(Saved entries)
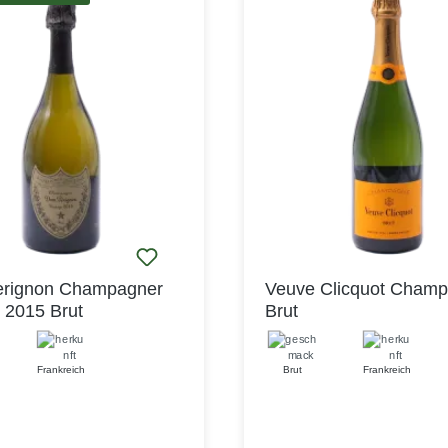
Crémants widerspiegelt.
rignon Champagner
Veuve Clicquot Cham
 2015 Brut
Brut
Frankreich
Brut
Frankreich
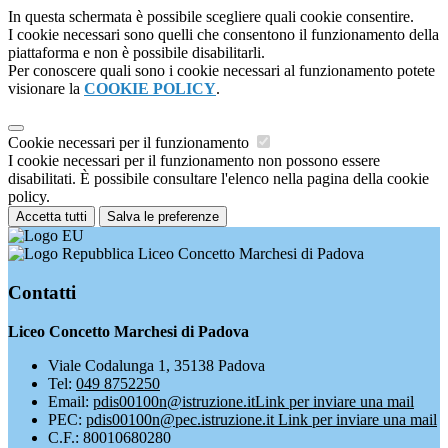
In questa schermata è possibile scegliere quali cookie consentire.
I cookie necessari sono quelli che consentono il funzionamento della
piattaforma e non è possibile disabilitarli.
Per conoscere quali sono i cookie necessari al funzionamento potete
visionare la
COOKIE POLICY
.
Cookie necessari per il funzionamento
I cookie necessari per il funzionamento non possono essere
disabilitati. È possibile consultare l'elenco nella pagina della cookie
policy.
Accetta tutti
Salva le preferenze
Liceo Concetto Marchesi di Padova
Contatti
Liceo Concetto Marchesi di Padova
Viale Codalunga 1, 35138 Padova
Tel:
049 8752250
Email:
pdis00100n@istruzione.it
Link per inviare una mail
PEC:
pdis00100n@pec.istruzione.it
Link per inviare una mail
C.F.: 80010680280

**Your instructions:** Every line of the data above is to be set down exactly; the pictures are not.

**Answer for this exercise:**
Crémants widerspiegelt.
rignon Champagner
Veuve Clicquot Cham
 2015 Brut
Brut
Frankreich
Brut
Frankreich
In questa schermata è possibile scegliere quali cookie consentire.
I cookie necessari sono quelli che consentono il funzionamento della
piattaforma e non è possibile disabilitarli.
Per conoscere quali sono i cookie necessari al funzionamento potete
visionare la
COOKIE POLICY
.
Cookie necessari per il funzionamento
I cookie necessari per il funzionamento non possono essere
disabilitati. È possibile consultare l'elenco nella pagina della cookie
policy.
Accetta tutti
Salva le preferenze
Liceo Concetto Marchesi di Padova
Contatti
Liceo Concetto Marchesi di Padova
Viale Codalunga 1, 35138 Padova
Tel:
049 8752250
Email:
pdis00100n@istruzione.it
Link per inviare una mail
PEC:
pdis00100n@pec.istruzione.it
Link per inviare una mail
C.F.: 80010680280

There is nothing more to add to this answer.